The variations are the obvious next steps once the base exists. Add raw carrot, tomato, lettuce, and a light vinaigrette and the build becomes the sandwich poulet-crudités; fold the chicken with a curried mayonnaise and a few sultanas and it becomes the sandwich poulet-curry; build it from a freshly carved roti bird with the skin included and the build is the sandwich poulet rôti. Each is one small addition to the same plain start. The closest non-baguette sibling is the wrap poulet, the chain-bakery chicken cylinder on a Tex-Mex wheat tortilla that took its slot beside the half-baguette in the chilled cabinet through the late 1990s and 2000s; the baguette version stays in the traditional boulangerie register and the wrap moved the same filling onto a different bread vehicle.
The post-war French chicken counter
The plain chicken baguette has no single founding shop and no documented inventor. It belongs to the standing French boulangerie sandwich tradition that codified through the post-war decades as the long thin baguette became the national bread and the cold-counter sandwich became the noon working-hours order. Roland Barthes wrote about the French sandwich tradition in Mythologies in 1957, naming bread and wine and the daily lunch loaf together as the working French meal of the post-war years; the chicken baguette took its slot on that counter alongside the jambon-beurre and the saucisson-beurre across the 1950s and 1960s, when the post-war French chicken trade and the cooperative poultry industry made cooked chicken cheap and standard on the boulangerie shelf.
The poultry trade behind the bird is dated. The Poulet de Bresse received French AOC recognition in 1957, the first French poultry breed protected under appellation law, with the European Union confirming the cooperative breed registration as a Protected Designation of Origin in 1996. The Loué cooperative, founded in the Sarthe region in 1958 as Les Fermiers de Loué, took French Label Rouge certification for its free-range chicken in 1965, the first Label Rouge issued to a poultry producer. The Label Rouge French quality mark for free-range chicken set the standard the chain-boulangerie chicken sandwich is built on; the chain-bakery sandwich uses commodity chicken rather than the named Bresse or Loué bird, but the protected breeds set the working reference the slate is measured against.

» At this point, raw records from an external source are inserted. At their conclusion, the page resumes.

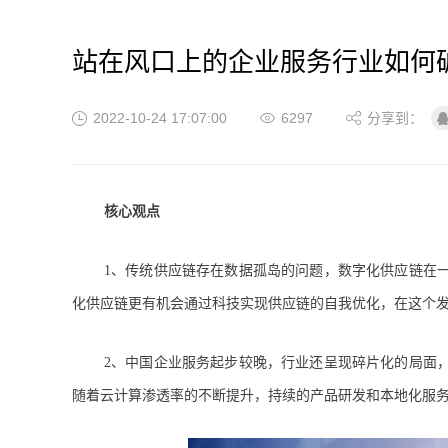
站在风口上的企业服务行业如何
2022-10-24 17:07:00
6297
分享到：
核心观点
1、传统供应链存在数据孤岛的问题，数字化供应链在
化供应链更有机会通过科技实现供应链的自我优化，在这个
2、中国企业服务起步较晚，行业还呈现碎片化的局面
随着云计算渗透率的不断提升，持续的产品研发和本地化服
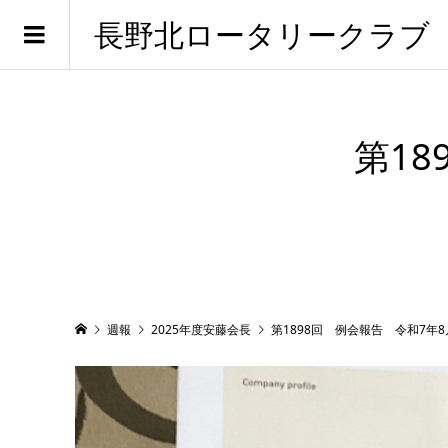
長野北ロータリークラブ
第18
週報
2025年度安藤会長
第1898回 例会報告 令和7年8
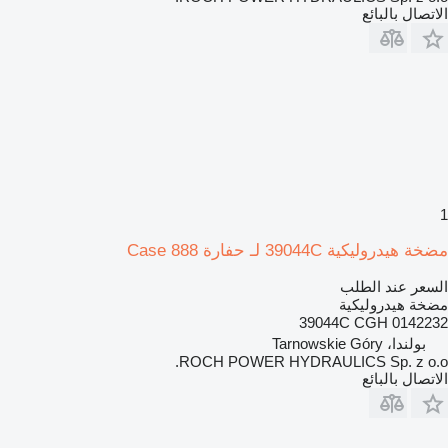
الاتصال بالبائع
1
مضخة هيدروليكية 39044C لـ حفارة Case 888
السعر عند الطلب
مضخة هيدروليكية
39044C CGH 0142232
بولندا، Tarnowskie Góry
ROCH POWER HYDRAULICS Sp. z o.o.
الاتصال بالبائع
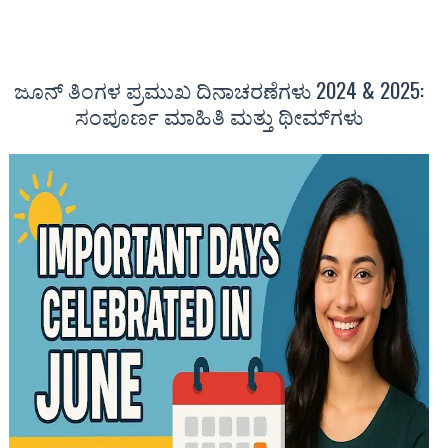
ಜೂನ್ ತಿಂಗಳ ಪ್ರಮುಖ ದಿನಾಚರಣೆಗಳು 2024 & 2025:
ಸಂಪೂರ್ಣ ಮಾಹಿತಿ ಮತ್ತು ಥೀಮ್‌ಗಳು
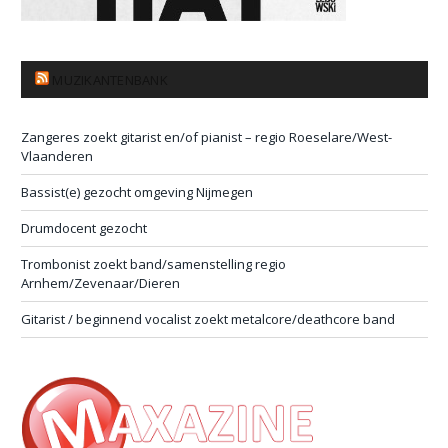
MUZIKANTENBANK
Zangeres zoekt gitarist en/of pianist – regio Roeselare/West-
Vlaanderen
Bassist(e) gezocht omgeving Nijmegen
Drumdocent gezocht
Trombonist zoekt band/samenstelling regio
Arnhem/Zevenaar/Dieren
Gitarist / beginnend vocalist zoekt metalcore/deathcore band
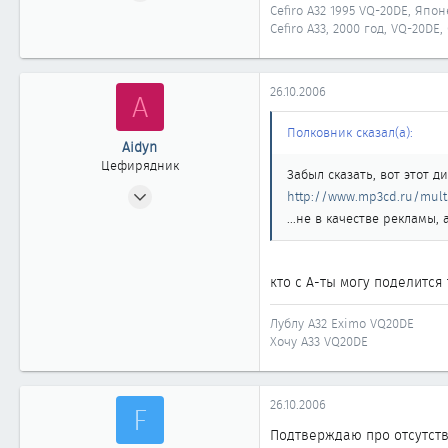
14
Cefiro A32 1995 VQ-20DE, Япон
Cefiro A33, 2000 год, VQ-20DE
0
11
Красноярск
26.10.2006
A
www.korandovod.ru
Полковник сказал(а):
Aidyn
Цефирядник
Забыл сказать, вот этот ди
13.09.2005
http://www.mp3cd.ru/mult
237
...не в качестве рекламы,
0
61
кто с А-ты могу поделится
Алматы
Лублу A32 Eximo VQ20DE
Хочу А33 VQ20DE
26.10.2006
F
Подтверждаю про отсутств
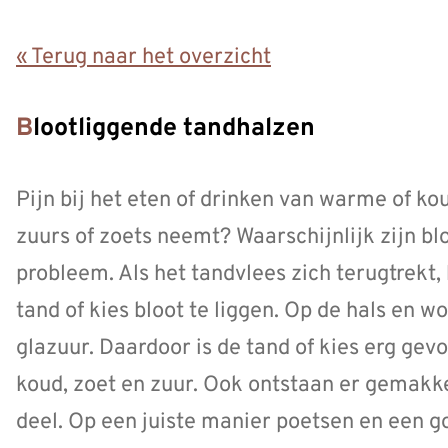
« Terug naar het overzicht
Blootliggende tandhalzen
Pijn bij het eten of drinken van warme of kou
zuurs of zoets neemt? Waarschijnlijk zijn b
probleem. Als het tandvlees zich terugtrekt,
tand of kies bloot te liggen. Op de hals en wo
glazuur. Daardoor is de tand of kies erg gev
koud, zoet en zuur. Ook ontstaan er gemakkel
deel. Op een juiste manier poetsen en een g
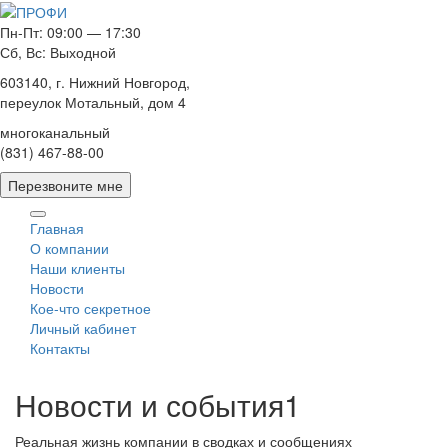
Пн-Пт: 09:00 — 17:30
Сб, Вс: Выходной
603140, г. Нижний Новгород,
переулок Мотальный, дом 4
многоканальный
(831) 467-88-00
Перезвоните мне
Главная
О компании
Наши клиенты
Новости
Кое-что секретное
Личный кабинет
Контакты
Новости и события1
Реальная жизнь компании в сводках и сообщениях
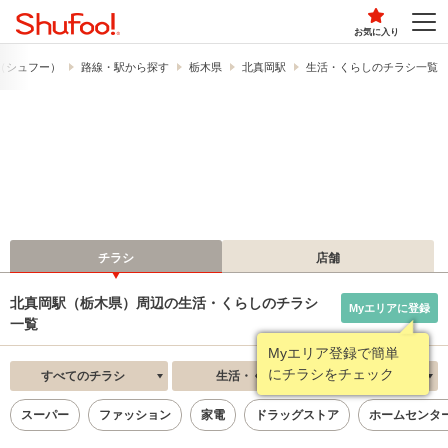
お気に入り
!​（シュフー）
路線・駅から探す
栃木県
北真岡駅
生活・くらしのチラシ一覧
チラシ
店舗
北真岡駅（栃木県）周辺の生活・くらしのチラシ
Myエリアに登録
一覧
Myエリア登録で簡単
にチラシをチェック
すべてのチラシ
生活・くらし
新着順
スーパー
ファッション
家電
ドラッグストア
ホームセンタ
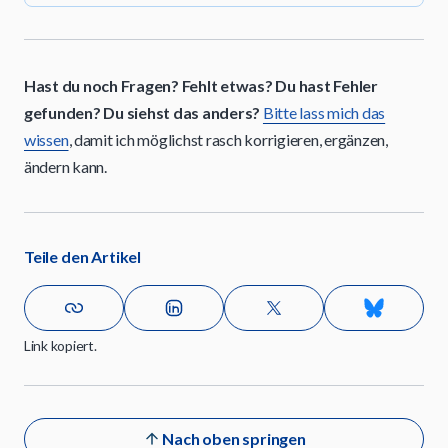
Hast du noch Fragen? Fehlt etwas? Du hast Fehler
gefunden? Du siehst das anders?
Bitte lass mich das
wissen
, damit ich möglichst rasch korrigieren, ergänzen,
ändern kann.
Teile den Artikel
Link kopiert.
Nach oben springen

The chain-bakery sandwich category that turned the boulangerie counter into a national chilled-shelf market is dated more recently. The Paris chain Pomme de Pain opened in 1981 as the first French bakery chain organised around the chilled-shelf sandwich; Brioche Dorée under the Le Duff Group opened in 1976 and added a standing sandwich counter through the 1980s; Paul, the older Lille-founded bakery now under the Holder Group, ran a sandwich counter in its modern format from the 1990s. Class'Croute, founded in Paris in 1986 by Jean-Pierre Boucher, ran the chilled-shelf chicken sandwich as a standing menu item from its first branches and remains the office-delivery reference. By the late 2010s the Gira Conseil sandwich-trade survey counted the French sandwich market at 2.5 billion units sold annually, with the chain Brioche Dorée alone reporting over 350 standing French branches and the chicken family the second-largest chilled-shelf filling behind the jambon de Paris.